Tras varios segundos, Mickey señaló con la palma de la mano hacia arriba. No era un tipo fácil.
—Va. Va. Ochenta. Es todo lo que tengo —tendría que echar mano de otra cuenta.
Una ligera sonrisa, la curvatura involuntaria de la comisura de los labios de Mickey traicionaron su rostro. Era claro que no jugaba tan bien a las cartas como Valenzuela, que supo que estaba dominando la situación.
—¿Cheque personal? —preguntó Valenzuela.
—Transferencia electrónica. Ahora.
—Usted es muy duro.
—De eso vivo.
—¿Dónde está la catsup? —interrumpió Chabelo—. ¿Quién puede comer salchichas sin catsup?
—¡¿Puede decirle al cabrón marrano que deje de atragantarse mi alacena?!
Tras decir sus últimas palabras, el cráneo de Valenzuela saltó astillado por los aires. Su masa encefálica se estampó contra la pared, escurriendo lentamente, dejándola como el lienzo de un cuadro abstracto. Uno muy malo.
El gordo, con la mirada inyectada de furia, sostenía su escopeta Mossberg recortada desde la cocina. Aún humeaba. Tamés ni siquiera había tenido tiempo de reaccionar. Valenzuela jamás se enteró de lo caro que le había salido envalentonarse.
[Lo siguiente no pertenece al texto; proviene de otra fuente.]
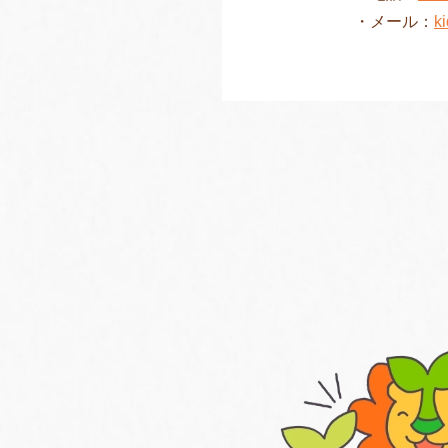
・メール：
k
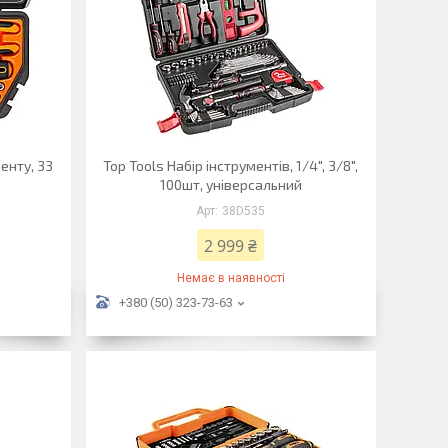
енту, 33
Top Tools Набір інструментів, 1/4", 3/8",
100шт, універсальний
38D535
2 999 ₴
Немає в наявності
+380 (50) 323-73-63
—Nadie… nadie, pinche Tamés, me llama marrano —sus ojos seguían fijos en el espacio que segundos antes había ocupado la cabeza de Valenzuela.
—Pinche gordo, ya la cagaste —murmuró Tamés mientras se llevaba un Marlboro a la boca—, ya había caído el cabrón.
—¿Qué no se dan cuenta de que tengo huesos anchos, Tamés?
—En fin —suspiró el flaco mientras se abotonaba la chamarra de piel—, de cualquier manera había que matarlo.
—¿Creen que es fácil para mí? ¿No se dan cuenta que es muy cabrón ser como yo? —varios lagrimones resbalaban por la cara del gordo.
—Vamonos, güey. Yo creo que todavía llegamos al Mr. Kelly’s. Yo invito.
—¿Puedo pedir un paquete doble? —la expresión de tristeza se convirtió en súbita alegría infantil.
—Sí.
—¿Con queso? ¿Sí, sí?
—Con queso —Tamés dejó escapar un suspiro resignado al tiempo que cerraban la puerta del departamento tras salir.
En el suelo, el charco de sangre que escapaba del cráneo de Juan Ramón Valenzuela comenzaba a coagularse.